Les pertes des compagnies aériennes augmentent avec l'escalade du conflit au Moyen-Orient

Le secteur de l'aviation et du tourisme au Moyen-Orient traverse une crise sans précédent après l'escalade du conflit entre Israël et l'Iran, avec plus de 21 300 vols annulés depuis le début des frappes, entraînant un quasi-arrêt des principaux aéroports de la région, une hausse des prix du pétrole et une augmentation des craintes de pertes de milliards de dollars.
Les grands aéroports du Golfe, y compris l'aéroport international de Dubaï, le plus fréquenté au monde, sont restés fermés ou fonctionnent sous des restrictions strictes pour le quatrième jour consécutif, laissant des dizaines de milliers de passagers bloqués.
Sept aéroports majeurs de la région, dont Dubaï, Abou Dhabi et Doha, ont enregistré l'annulation de milliers de vols, selon les données du site Flight Radar 24.
Le trafic aérien dans cette région, qui est un important centre commercial cherchant à diversifier son économie loin du pétrole, a également été affecté, tandis que les pressions sur les compagnies aériennes mondiales ont augmenté en raison de la dépendance aux longs corridors aériens entre l'Europe et l'Asie, rendant leurs opérations plus complexes.

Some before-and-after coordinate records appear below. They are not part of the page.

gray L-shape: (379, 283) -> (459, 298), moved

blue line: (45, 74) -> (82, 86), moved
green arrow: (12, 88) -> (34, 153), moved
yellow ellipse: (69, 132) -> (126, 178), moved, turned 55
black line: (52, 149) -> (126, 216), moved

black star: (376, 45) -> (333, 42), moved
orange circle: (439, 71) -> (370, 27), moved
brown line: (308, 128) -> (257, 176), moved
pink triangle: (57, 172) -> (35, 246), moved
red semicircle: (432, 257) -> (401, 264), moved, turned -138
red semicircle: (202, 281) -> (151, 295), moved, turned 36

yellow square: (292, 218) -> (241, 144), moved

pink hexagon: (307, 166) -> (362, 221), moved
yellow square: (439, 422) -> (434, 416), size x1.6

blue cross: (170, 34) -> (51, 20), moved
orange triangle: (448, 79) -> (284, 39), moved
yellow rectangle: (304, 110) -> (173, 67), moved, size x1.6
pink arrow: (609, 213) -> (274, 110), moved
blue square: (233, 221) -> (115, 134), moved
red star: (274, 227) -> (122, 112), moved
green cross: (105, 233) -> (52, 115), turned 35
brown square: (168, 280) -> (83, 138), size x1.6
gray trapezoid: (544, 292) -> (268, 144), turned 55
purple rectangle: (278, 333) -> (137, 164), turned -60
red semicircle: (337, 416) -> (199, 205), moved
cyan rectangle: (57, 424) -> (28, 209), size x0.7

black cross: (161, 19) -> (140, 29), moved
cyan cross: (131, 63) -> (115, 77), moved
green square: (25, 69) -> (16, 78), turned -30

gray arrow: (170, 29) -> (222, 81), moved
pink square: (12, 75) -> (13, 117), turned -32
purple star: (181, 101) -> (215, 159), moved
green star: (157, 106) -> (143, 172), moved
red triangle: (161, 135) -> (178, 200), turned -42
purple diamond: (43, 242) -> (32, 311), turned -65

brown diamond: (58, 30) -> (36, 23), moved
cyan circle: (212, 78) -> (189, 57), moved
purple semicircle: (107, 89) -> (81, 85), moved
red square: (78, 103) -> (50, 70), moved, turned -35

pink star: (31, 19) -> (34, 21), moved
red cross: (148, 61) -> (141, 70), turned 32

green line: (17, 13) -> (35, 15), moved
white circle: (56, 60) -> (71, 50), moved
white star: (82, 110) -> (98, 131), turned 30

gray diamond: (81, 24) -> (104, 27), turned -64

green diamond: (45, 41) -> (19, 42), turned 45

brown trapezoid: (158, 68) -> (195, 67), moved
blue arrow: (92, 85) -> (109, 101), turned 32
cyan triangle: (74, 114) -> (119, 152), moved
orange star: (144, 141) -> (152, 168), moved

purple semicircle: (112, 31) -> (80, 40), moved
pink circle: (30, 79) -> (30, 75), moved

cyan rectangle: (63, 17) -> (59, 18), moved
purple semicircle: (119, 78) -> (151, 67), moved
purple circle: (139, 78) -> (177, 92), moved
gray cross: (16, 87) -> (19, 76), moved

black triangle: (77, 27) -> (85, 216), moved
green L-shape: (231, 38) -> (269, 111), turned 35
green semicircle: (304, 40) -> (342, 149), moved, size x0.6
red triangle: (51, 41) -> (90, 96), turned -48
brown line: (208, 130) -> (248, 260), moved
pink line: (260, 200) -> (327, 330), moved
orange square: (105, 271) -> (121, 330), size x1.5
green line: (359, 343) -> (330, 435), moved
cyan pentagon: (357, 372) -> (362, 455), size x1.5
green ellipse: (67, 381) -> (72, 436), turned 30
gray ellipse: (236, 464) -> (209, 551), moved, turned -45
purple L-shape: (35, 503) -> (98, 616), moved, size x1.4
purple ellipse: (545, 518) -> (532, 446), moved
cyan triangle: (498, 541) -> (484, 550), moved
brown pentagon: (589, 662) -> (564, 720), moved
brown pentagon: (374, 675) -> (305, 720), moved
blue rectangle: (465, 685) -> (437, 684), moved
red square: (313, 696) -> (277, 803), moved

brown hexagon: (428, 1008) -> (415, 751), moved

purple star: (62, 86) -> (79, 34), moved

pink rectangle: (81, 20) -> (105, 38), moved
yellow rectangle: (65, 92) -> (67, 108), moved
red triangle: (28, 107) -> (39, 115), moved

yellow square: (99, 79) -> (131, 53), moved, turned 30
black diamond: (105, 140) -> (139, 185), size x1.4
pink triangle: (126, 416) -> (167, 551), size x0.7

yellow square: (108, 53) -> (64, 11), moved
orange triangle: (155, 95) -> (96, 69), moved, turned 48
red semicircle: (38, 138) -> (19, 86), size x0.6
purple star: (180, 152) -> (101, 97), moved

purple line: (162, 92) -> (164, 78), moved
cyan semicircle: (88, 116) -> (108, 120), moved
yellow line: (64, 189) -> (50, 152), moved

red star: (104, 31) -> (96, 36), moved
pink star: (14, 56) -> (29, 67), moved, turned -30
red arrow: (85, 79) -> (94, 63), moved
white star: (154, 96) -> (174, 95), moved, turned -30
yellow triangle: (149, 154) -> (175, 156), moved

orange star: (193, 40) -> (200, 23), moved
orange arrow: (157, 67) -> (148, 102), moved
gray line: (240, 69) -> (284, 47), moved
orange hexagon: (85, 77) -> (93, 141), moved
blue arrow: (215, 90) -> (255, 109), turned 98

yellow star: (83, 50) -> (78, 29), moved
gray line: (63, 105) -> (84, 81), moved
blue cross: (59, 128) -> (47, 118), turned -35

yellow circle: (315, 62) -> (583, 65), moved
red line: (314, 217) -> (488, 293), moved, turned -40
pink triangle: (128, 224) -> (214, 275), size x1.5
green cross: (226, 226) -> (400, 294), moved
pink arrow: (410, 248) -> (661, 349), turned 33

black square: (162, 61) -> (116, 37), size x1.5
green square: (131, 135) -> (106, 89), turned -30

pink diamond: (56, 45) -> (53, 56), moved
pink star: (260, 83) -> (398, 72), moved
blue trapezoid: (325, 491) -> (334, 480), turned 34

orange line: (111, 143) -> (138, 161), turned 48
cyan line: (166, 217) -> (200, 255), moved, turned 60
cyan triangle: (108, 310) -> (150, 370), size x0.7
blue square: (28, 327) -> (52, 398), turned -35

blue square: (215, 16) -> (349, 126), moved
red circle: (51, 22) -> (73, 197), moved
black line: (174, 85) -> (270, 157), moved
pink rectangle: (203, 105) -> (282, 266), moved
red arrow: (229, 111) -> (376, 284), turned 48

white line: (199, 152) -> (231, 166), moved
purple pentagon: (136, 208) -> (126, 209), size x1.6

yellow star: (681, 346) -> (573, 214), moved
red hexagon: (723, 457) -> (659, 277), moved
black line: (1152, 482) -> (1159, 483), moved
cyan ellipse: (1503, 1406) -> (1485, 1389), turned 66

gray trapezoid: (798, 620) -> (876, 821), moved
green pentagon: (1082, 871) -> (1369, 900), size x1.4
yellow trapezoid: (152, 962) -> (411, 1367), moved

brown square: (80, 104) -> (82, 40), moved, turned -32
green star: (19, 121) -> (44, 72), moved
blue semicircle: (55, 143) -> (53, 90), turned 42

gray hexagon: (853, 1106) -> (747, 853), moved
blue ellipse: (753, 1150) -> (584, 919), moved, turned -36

* Les voyageurs cherchent une issue
Les voyageurs bloqués dans le Golfe se sont précipités pour réserver des sièges limités sur des vols d'urgence organisés par les gouvernements pour rapatrier leurs citoyens, alors que les explosions continuent de menacer des villes comme Téhéran et Beyrouth.
Des rapports indiquent que des compagnies comme Emirates, Flydubai et Etihad Airways proposent des vols limités depuis lundi pour ramener les passagers chez eux.
Paul Charles, PDG de l'agence de conseil en voyages de luxe PC Agency, a déclaré : "C'est la plus grande fermeture depuis la pandémie de COVID", ajoutant que l'impact sur le fret aérien seul pourrait atteindre des milliards de dollars, en plus de perturber le trafic des passagers.
* Perturbations dans le fret aérien
Les pertes ne se limitent pas aux passagers, car les avions de passagers transportent également des marchandises, ce qui a entraîné des perturbations des services de fret.
FedEx a annoncé avoir recours à des "mesures d'urgence" au Moyen-Orient, après avoir repris les services de collecte et de livraison lorsque cela était possible.
* Efforts d'évacuation d'urgence
Le gouvernement des Émirats a annoncé l'organisation de 60 vols dans des corridors aériens dédiés aux urgences, avec un plan pour augmenter le nombre de vols à plus de 80 lors de la prochaine étape.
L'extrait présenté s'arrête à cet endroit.